The answer must consist of each line of the records below that contains the string "palabra".

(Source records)
========================================
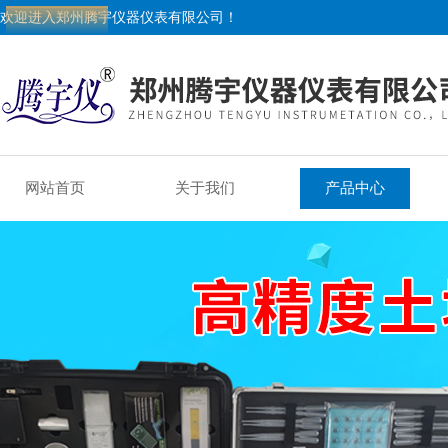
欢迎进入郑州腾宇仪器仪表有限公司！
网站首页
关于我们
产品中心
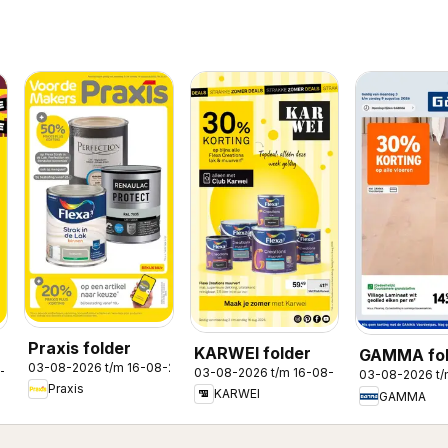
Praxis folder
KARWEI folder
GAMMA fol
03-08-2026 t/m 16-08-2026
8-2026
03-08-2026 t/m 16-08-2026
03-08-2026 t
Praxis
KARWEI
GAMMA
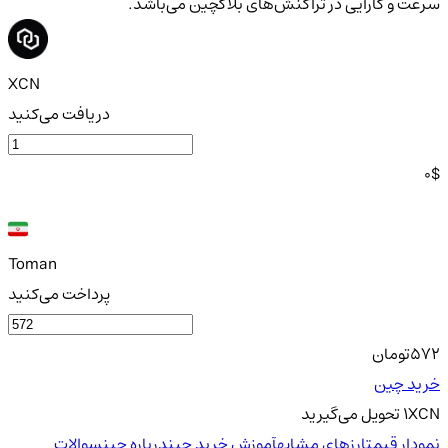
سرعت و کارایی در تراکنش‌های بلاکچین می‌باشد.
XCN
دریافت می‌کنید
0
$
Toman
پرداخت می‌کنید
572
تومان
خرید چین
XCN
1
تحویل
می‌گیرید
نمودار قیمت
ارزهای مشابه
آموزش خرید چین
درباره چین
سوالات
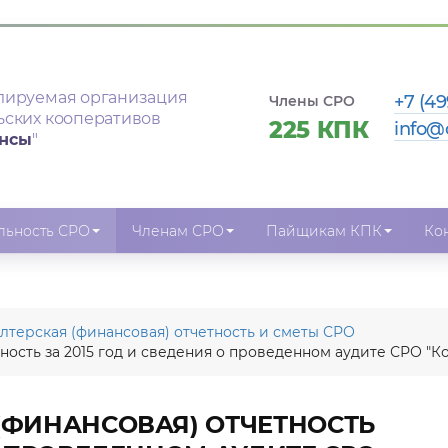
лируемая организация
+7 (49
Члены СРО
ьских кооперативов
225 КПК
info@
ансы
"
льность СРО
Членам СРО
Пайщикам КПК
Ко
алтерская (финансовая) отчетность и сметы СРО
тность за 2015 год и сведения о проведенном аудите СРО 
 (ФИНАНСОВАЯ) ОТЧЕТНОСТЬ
========================================
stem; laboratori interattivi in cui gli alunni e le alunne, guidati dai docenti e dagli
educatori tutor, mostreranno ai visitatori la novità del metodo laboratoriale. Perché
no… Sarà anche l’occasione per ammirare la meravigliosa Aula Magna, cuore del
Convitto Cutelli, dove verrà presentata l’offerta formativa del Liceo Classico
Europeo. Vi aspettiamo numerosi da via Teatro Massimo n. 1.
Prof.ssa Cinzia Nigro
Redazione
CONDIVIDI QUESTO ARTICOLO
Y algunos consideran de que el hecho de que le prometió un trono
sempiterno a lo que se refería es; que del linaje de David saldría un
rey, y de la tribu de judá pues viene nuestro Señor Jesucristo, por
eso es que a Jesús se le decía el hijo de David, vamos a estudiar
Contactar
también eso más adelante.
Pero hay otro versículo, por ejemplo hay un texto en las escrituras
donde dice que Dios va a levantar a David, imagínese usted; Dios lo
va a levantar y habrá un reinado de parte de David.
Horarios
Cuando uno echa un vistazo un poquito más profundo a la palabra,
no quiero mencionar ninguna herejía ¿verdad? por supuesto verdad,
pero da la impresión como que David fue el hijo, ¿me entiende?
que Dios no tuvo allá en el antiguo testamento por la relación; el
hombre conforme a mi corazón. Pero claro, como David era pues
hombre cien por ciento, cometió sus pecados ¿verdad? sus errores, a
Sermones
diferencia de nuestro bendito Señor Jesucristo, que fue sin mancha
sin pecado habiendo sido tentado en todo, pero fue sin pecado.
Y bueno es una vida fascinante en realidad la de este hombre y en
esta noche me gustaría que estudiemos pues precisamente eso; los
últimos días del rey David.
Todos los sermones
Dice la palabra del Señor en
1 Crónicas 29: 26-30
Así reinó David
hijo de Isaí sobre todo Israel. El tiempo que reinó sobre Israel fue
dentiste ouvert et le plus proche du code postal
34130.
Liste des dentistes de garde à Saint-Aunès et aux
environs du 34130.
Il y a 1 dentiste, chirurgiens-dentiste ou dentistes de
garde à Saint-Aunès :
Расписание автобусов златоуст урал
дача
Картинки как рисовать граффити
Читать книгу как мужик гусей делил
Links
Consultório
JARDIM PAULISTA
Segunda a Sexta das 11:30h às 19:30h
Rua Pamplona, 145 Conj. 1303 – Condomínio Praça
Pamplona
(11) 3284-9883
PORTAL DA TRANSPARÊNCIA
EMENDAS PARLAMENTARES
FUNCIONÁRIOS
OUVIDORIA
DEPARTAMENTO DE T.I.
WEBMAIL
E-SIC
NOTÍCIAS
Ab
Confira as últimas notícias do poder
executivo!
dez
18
========================================
Reply to the exercise |
Cuando uno echa un vistazo un poquito más profundo a la palabra,
Dice la palabra del Señor en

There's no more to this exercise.